* **Task statement**
The data below should be transcribed in full, with no picture included.

=== Records to use ===

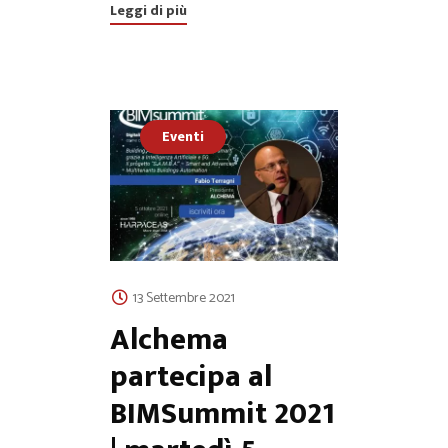
Leggi di più
Eventi
13 Settembre 2021
Alchema
partecipa al
BIMSummit 2021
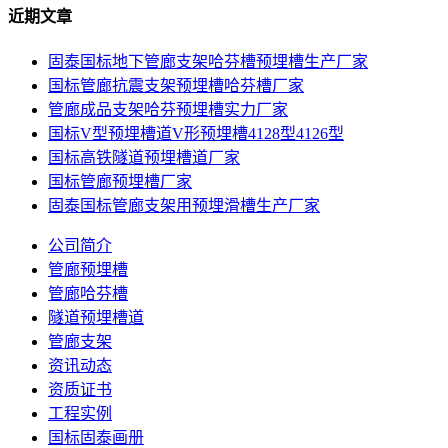
近期文章
固泰国标地下管廊支架哈芬槽预埋槽生产厂家
国标管廊抗震支架预埋槽哈芬槽厂家
管廊成品支架哈芬预埋槽实力厂家
国标V型预埋槽道V形预埋槽4128型4126型
国标高铁隧道预埋槽道厂家
国标管廊预埋槽厂家
固泰国标管廊支架用预埋滑槽生产厂家
公司简介
管廊预埋槽
管廊哈芬槽
隧道预埋槽道
管廊支架
资讯动态
资质证书
工程实例
国标固泰画册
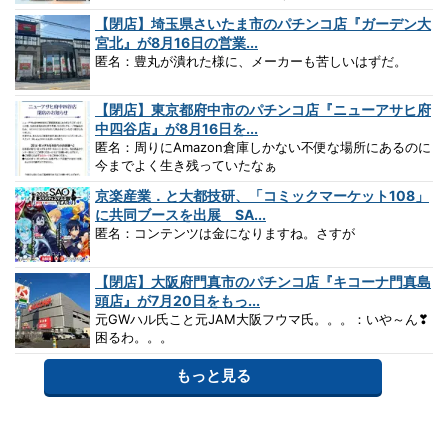
【閉店】埼玉県さいたま市のパチンコ店『ガーデン大
宮北』が8月16日の営業...
匿名：豊丸が潰れた様に、メーカーも苦しいはずだ。
【閉店】東京都府中市のパチンコ店『ニューアサヒ府
中四谷店』が8月16日を...
匿名：周りにAmazon倉庫しかない不便な場所にあるのに
今までよく生き残っていたなぁ
京楽産業．と大都技研、「コミックマーケット108」
に共同ブースを出展 SA...
匿名：コンテンツは金になりますね。さすが
【閉店】大阪府門真市のパチンコ店『キコーナ門真島
頭店』が7月20日をもっ...
元GWハル氏こと元JAM大阪フウマ氏。。。：いや～ん❣
困るわ。。。
もっと見る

===

* **Solved exercise**
Leggi di più
Eventi
13 Settembre 2021
Alchema
partecipa al
BIMSummit 2021
近期文章
固泰国标地下管廊支架哈芬槽预埋槽生产厂家
国标管廊抗震支架预埋槽哈芬槽厂家
管廊成品支架哈芬预埋槽实力厂家
国标V型预埋槽道V形预埋槽4128型4126型
国标高铁隧道预埋槽道厂家
国标管廊预埋槽厂家
固泰国标管廊支架用预埋滑槽生产厂家
公司简介
管廊预埋槽
管廊哈芬槽
隧道预埋槽道
管廊支架
资讯动态
资质证书
工程实例
国标固泰画册
【閉店】埼玉県さいたま市のパチンコ店『ガーデン大
宮北』が8月16日の営業...
匿名：豊丸が潰れた様に、メーカーも苦しいはずだ。
【閉店】東京都府中市のパチンコ店『ニューアサヒ府
中四谷店』が8月16日を...
匿名：周りにAmazon倉庫しかない不便な場所にあるのに
今までよく生き残っていたなぁ
京楽産業．と大都技研、「コミックマーケット108」
に共同ブースを出展 SA...
匿名：コンテンツは金になりますね。さすが
【閉店】大阪府門真市のパチンコ店『キコーナ門真島
頭店』が7月20日をもっ...
元GWハル氏こと元JAM大阪フウマ氏。。。：いや～ん❣
困るわ。。。
もっと見る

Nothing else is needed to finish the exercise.